When people say “we’re going solar,” they might be talking about three completely different things. The difference comes down to one simple question: who owns the system on your roof?
Direct Ownership: Cash and Loans
In a cash purchase, you own the equipment outright. The system produces electricity for your home and reduces how much power you buy from the utility. There’s no monthly solar payment, just the upfront investment and normal maintenance over time. A solar loan works much the same way except you finance the system and pay it off over time. You still own the equipment and benefit from the electricity it produces, which is why many homeowners use loans to go solar without a large upfront payment.
If you choose a loan, look for transparency. Some solar loans include “dealer fees” rolled into the total, which increases the financed price compared to the cash price. Asking to see both the cash price and the financed price can make it easier to understand what you’re actually paying.
Third-Party Ownership: Leases and PPAs
The third model is third-party ownership, usually structured as a lease or a power purchase agreement (PPA). This works differently because the system on your roof is owned by a financing company rather than the homeowner. In practice it creates a three-way relationship: the homeowner hosting the system, the solar contractor who installs it, and the company that owns the equipment and collects the payments. Instead of buying the system, you agree to pay either a monthly lease payment or a rate for the electricity the system produces.

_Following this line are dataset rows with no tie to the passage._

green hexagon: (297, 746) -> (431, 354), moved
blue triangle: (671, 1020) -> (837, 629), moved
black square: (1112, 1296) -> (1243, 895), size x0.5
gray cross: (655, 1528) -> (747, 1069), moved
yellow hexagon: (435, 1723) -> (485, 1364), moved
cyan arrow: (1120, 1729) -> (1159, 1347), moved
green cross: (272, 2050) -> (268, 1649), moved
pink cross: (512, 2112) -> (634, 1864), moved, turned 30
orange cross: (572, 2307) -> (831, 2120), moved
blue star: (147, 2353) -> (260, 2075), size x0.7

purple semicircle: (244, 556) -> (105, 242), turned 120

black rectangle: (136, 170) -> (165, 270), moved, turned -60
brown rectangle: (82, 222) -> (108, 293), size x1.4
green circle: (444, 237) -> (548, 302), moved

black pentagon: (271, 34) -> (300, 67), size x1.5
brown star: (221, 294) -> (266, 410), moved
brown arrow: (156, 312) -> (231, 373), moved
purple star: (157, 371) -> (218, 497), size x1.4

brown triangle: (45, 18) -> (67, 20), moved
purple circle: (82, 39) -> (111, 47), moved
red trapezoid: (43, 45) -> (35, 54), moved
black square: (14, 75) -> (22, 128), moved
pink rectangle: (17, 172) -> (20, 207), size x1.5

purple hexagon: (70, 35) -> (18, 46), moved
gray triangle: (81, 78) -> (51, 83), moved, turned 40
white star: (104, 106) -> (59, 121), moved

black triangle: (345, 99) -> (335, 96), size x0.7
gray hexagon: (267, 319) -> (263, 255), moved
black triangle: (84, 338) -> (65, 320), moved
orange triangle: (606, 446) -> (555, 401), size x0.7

The advantage is that upfront costs are often very low and the system is typically monitored and maintained by the company that owns it. The tradeoff is that the long-term economics work differently because the equipment is not yours. The financing company is essentially operating a small power plant on your roof and selling the electricity back to you under the terms of the agreement. These agreements can also attach obligations to the property itself, which means if the home is sold the buyer may need to assume the agreement or the contract may need to be resolved as part of the sale.
Choosing Your Model
None of these models are automatically right or wrong. They simply serve different goals. Cash or loan ownership tends to produce the strongest long-term savings because the homeowner ultimately owns the equipment. Third-party ownership tends to appeal to homeowners who prefer minimal upfront cost and a simpler monthly arrangement. The most important thing is understanding which model you’re being offered and how the numbers work over time.